Retype the entries below exactly, but begin at the line containing "Brooker Piling Solutions" and end at the last line.

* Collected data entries
◇ ◇ ◇

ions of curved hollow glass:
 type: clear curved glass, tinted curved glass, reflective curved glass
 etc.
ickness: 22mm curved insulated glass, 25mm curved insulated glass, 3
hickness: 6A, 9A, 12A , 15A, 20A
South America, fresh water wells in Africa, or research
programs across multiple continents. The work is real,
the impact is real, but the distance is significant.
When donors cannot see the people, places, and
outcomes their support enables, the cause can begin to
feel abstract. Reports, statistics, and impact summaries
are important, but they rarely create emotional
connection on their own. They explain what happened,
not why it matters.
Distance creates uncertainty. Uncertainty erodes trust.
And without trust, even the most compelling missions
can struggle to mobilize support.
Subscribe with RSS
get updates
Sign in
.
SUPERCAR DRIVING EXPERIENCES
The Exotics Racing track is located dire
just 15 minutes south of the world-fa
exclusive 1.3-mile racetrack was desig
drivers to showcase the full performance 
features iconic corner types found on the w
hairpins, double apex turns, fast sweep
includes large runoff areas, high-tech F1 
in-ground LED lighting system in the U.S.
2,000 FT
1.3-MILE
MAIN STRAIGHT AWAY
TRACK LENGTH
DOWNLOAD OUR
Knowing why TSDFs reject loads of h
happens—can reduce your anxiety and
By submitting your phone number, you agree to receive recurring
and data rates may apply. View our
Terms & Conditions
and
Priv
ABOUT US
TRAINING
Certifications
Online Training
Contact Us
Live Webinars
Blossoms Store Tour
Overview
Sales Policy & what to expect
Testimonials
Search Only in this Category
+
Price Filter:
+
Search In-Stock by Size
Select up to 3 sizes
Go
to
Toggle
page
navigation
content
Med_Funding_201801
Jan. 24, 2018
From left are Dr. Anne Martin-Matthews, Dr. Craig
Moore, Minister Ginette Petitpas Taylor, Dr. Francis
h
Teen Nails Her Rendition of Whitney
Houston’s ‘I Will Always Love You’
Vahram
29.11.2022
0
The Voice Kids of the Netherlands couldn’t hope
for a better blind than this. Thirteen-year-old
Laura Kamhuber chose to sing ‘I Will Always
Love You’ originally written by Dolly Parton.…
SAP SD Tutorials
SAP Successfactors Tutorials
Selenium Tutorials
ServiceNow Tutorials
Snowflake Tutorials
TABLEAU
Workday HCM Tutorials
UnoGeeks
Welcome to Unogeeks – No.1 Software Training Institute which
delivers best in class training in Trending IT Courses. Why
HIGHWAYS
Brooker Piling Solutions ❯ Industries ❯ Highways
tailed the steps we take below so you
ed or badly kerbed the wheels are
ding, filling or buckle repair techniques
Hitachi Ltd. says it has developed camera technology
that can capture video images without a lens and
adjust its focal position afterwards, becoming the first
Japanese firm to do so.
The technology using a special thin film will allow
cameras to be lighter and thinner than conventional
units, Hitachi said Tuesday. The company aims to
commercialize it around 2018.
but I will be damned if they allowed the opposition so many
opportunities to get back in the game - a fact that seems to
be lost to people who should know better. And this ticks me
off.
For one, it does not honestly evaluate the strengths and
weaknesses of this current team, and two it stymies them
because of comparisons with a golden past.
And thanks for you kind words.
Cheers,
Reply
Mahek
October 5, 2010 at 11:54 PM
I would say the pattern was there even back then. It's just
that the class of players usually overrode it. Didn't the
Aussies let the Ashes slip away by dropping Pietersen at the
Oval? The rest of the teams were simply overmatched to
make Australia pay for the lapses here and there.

◇ ◇ ◇

* Exercise result
Brooker Piling Solutions ❯ Industries ❯ Highways
tailed the steps we take below so you
ed or badly kerbed the wheels are
ding, filling or buckle repair techniques
Hitachi Ltd. says it has developed camera technology
that can capture video images without a lens and
adjust its focal position afterwards, becoming the first
Japanese firm to do so.
The technology using a special thin film will allow
cameras to be lighter and thinner than conventional
units, Hitachi said Tuesday. The company aims to
commercialize it around 2018.
but I will be damned if they allowed the opposition so many
opportunities to get back in the game - a fact that seems to
be lost to people who should know better. And this ticks me
off.
For one, it does not honestly evaluate the strengths and
weaknesses of this current team, and two it stymies them
because of comparisons with a golden past.
And thanks for you kind words.
Cheers,
Reply
Mahek
October 5, 2010 at 11:54 PM
I would say the pattern was there even back then. It's just
that the class of players usually overrode it. Didn't the
Aussies let the Ashes slip away by dropping Pietersen at the
Oval? The rest of the teams were simply overmatched to
make Australia pay for the lapses here and there.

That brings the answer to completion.